Culture et politique - Durkheim, société - révolution

La question est celle du culturel dans le politique, et de la force de l'argument d'un Herder contre l'universalisme politique des Lumières (ou d'un Burke contre celui de la Révolution).
La culturel comme limite, coupe, du politique. Quand l'idéologie moderniste a bien élucidé, nul retour nécessaire là-dessus, le politique comme coupe, interruption, du culturel comme réaction.
Mais alors le culturel (prendre en pierre de touche, par exemple, l'Hindutva, rappelée dans Pantham et Deutsch, comme peg contre les sentimentalismes) comme creuset des peuples, réservoir à révolutions. Chercher par là.
Bien sûr je cherche les peuples aux révolutions (CLR James, entre autres).

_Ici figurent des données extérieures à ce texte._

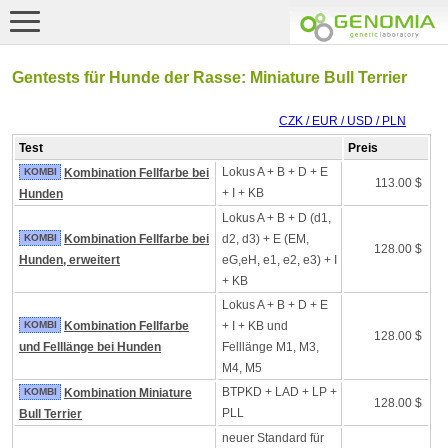
Gentests für Hunde der Rasse: Miniature Bull Terrier
CZK / EUR / USD / PLN
Test
Preis
Lokus A + B + D + E
KOMBI
Kombination Fellfarbe bei
113.00 $
+ I + KB
Hunden
Lokus A + B + D (d1,
KOMBI
Kombination Fellfarbe bei
d2, d3) + E (EM,
128.00 $
Hunden, erweitert
eG,eH, e1, e2, e3) + I
+ KB
Lokus A + B + D + E
KOMBI
Kombination Fellfarbe
+ I + KB und
128.00 $
und Felllänge bei Hunden
Felllänge M1, M3,
M4, M5
BTPKD + LAD + LP +
KOMBI
Kombination Miniature
128.00 $
PLL
Bull Terrier
neuer Standard für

Avec Durkheim dans l'histoire anthropologique des religions, la catégorie de 'la société' : elle est en travers de cette opposition ; peut-être mieux cadrée, et plus apte aux articulations recherchées ? Avec les propositions sur le rapport de 'dans et par', qui dit les 'forces sociales' comme 'morales', dans les individus.

dimanche 4 janvier 2015

Chine : prendre par les fractures

Les grandes fractures dans l'histoire chinoise, qui sont parmi les premiers traits sur lesquels je compte pour commencer une approche : la Révolution culturelle dans son programme d'éradication, et la volte-face quant au capitalisme des années 1980.
Société, soit changement social, toujours particulièrement préhensible aux points de pivot ; aux mobilités. Leurs dimensions en Chine sont ahurissantes. Garder la comparaison indienne pour test de précaution quant aux totalisations tentantes, par effet de dimension, multiplié ici par l'histoire multiséculaire de la centralité. 

vendredi 5 décembre 2014

Wallerstein contd. : implications du savoir et du système-monde moderne


Comme ça – tirer le fil du savoir pour prendre la Mondialisation – me fait retrouver soudain des fleuves entiers de courants historiques : le libéralisme (argent, science, démocratie), l’universalisme (science équivalent général, et ses morales), la modernité. Démocratie, et philosophie de l’histoire, grand enjeu du 19ème – ses « ambiguïtés » selon le trope de Wallerstein : penser l’histoire pour légitimer le capitalisme comme déracinement et exercice du nouveau, destruction créatrice, et contrôle du changement social ; penser l’histoire pour forer des alternatives uchroniques, faire filer l’histoire entre ses réalisations progressistes, planifier la révolution. Aller plus vite que le capital, échappées latérales ou même accélération de son cycle jusqu’au son dépôt en la classe mondiale.
Les grandes foires de débat. Bon signe, on est dans ses musculatures. Et on y vient depuis dedans un fil d’histoire. On peut donc y manœuvrer, et y frayer des envisagements.

mercredi 20 mai 2009

Révolution et révolution - politique et political economy

La comparaison France-Angleterre, qui s'imbrique de toute façon en une histoire commune polycentrique, permet de trouver tout un nombre de points où des enjeux du politique, et du rapport société-culture, prennent des reliefs disponibles à l'analyse. Culturalité donc, à ces crêtes :
. Révolution française et Révolution industrielle, qui est aussi
. progrès et progrès, (des libertés citoyennes et de la démocratie, et des modernisations capitalistes, technocrates, utilitaristes pour commencer, rationnalisations contre traditions, calcul contre société)
. liberté-liberty et libéralisme : free trade, free labour surtout comme sa résultante sociale, laissez-faire. Où libérer et laisser entrent bien en distinction. EP Thompson situe bien le pôle idéologique de référence dans Adam Smith.
- politique (quels termes d'époque concernant ça? Constitution, estate, république, citoyenneté,...) et "political economy".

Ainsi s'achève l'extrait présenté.